Vivimos en una agitación constante. Muchas veces queremos abarcar tanto al mismo tiempo que inevitablemente algo nos sale mal. La dinámica a la que estamos sujetos nos obliga a actuar con ciertos descuidos que luego nos pesan en la economía y más allá.
¿Qué probabilidades existen en que extravíes tu celular y vuelva intacto a tus manos, o que pierdas tu billetera y alguien la devuelva con dinero incluido? Pocas, sería la respuesta de la mayoría; sin embargo, algunas veces te sorprenden destellos de honradez que te hacen pensar que no todo está perdido.
Hace poco, en uno de esos descuidos olvidé mi teléfono celular en un lugar muy céntrico de la ciudad, por donde pasan diariamente cientos de personas a adquirir productos. Habían transcurrido cerca de 30 minutos desde que noté, o simplemente deduje, que allí lo había dejado.
Casi sin esperanza, y con signos de peso revoloteando negativamente en mi cabeza, recorrí el mismo trayecto que me había llevado a tal situación. Al llegar al lugar, una cara cómplice sonrió y sin decir palabra alguna hizo un gesto de afirmación.
Un milagro -pensé- no es posible que alguien sin conocerme haya puesto a buen resguardo un artefacto tan demandado como ese.
“Es el segundo que dejan aquí hoy -me dijo la afable señora-, aquí lo guardé esperando por si volvías. Tuviste suerte de que alguien lo vio en el mostrador y me lo dio a guardar”.
No solo sentí alivio al recuperar lo que es también mi principal herramienta de trabajo, ni por el hecho de que el hueco en el bolsillo de mi economía llevaría tiempo en remendarse, sino que comprobé que en medio de tantas carencias y dificultades económicas existen valores que permanecen a pesar de todo.
Pensé después en la paz interior que debe sentir la señora cada noche cuando pone la cabeza en la almohada y en el respeto que se construye ella misma a los ojos de la sociedad, y en la confianza que destila cuando atiende a cada cliente en su puesto venta.

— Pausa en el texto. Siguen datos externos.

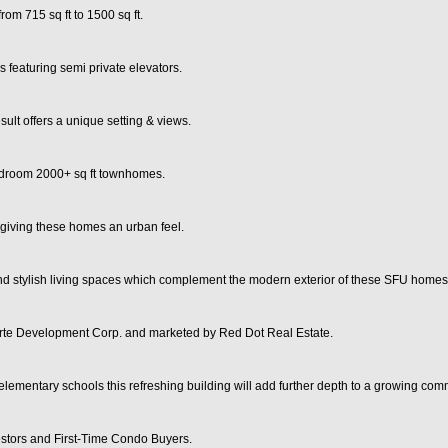
rom 715 sq ft to 1500 sq ft.
s featuring semi private elevators.
ult offers a unique setting & views.
bedroom 2000+ sq ft townhomes.
 giving these homes an urban feel.
and stylish living spaces which complement the modern exterior of these SFU homes
orte Development Corp. and marketed by Red Dot Real Estate.
lementary schools this refreshing building will add further depth to a growing com
estors and First-Time Condo Buyers.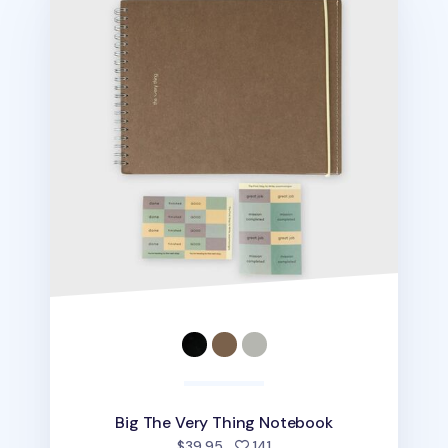
Big The Very Thing Notebook
people favorited
$39.95
141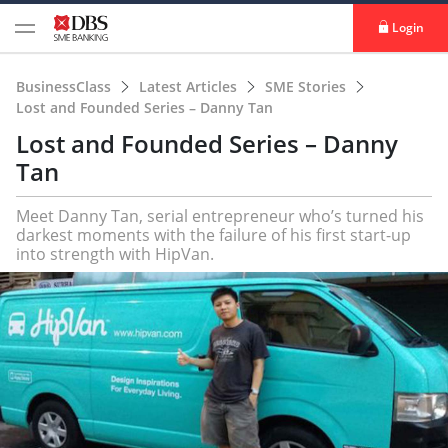
Login
BusinessClass
Latest Articles
SME Stories
Lost and Founded Series – Danny Tan
Lost and Founded Series – Danny
Tan
Meet Danny Tan, serial entrepreneur who’s turned his
darkest moments with the failure of his first start-up
into strength with HipVan.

Soy de las que siente orgullo de ser pinareña y de que seamos reconocidos como personas hospitalarias y hasta “bobos”, como dicen por ahí, porque creo que pecamos de tanta bondad. No obstante, en los últimos tiempos he visto cómo se resquebraja esa solidaridad en tanta gente, más que todo por lo que traen los tiempos de crisis.
Por eso es que en medio de esta especie de jungla en la que muchas veces nos sacamos los ojos sin piedad, es reconfortante experimentar episodios como este que solamente quedan en el susto y el agradecimiento a quienes no pierden los principios.
Son esas situaciones muestras de empatía y solidaridad que a veces, no sé por qué motivos, se hacen esquivas porque pensamos que no son problemas nuestros o qué es mucho mejor usarlos en beneficio propio a costa de cualquier resquicio de decencia e integridad.
El papel de la familia es fundamental en sembrar desde temprano que lo ajeno se respeta, que somos seres sociales y que para convivir en armonía necesitamos extender la mano para levantar al otro, no hacerlo caer.
Pero en ello tiene gran peso la escuela, que lejos de limitarse a enseñar Matemática, Español e Historia, le dé el protagonismo que lleva a la Educación Cívica, no solo para completar un programa de clases con trabajos prácticos y exposiciones vacías, sino para que se interiorice y se ponga en práctica desde edades tempranas.
“La honradez debía ser como el aire y como el sol, tan natural que no se tuviera que hablar de ella”, decía Martí. Y en efecto, la honradez solo sale de su estado de transparencia cuando se pierde, cuando se cruzan los límites morales y nos afecta o nos toca de cerca.
Son tiempos en que necesitamos dejar a un lado ese pensamiento de “sálvese quien pueda” y emplear más a menudo el “déjame ayudarte”. Son momentos en que estos eventos no se conviertan en hechos aislados, sino que sean regla y no excepción.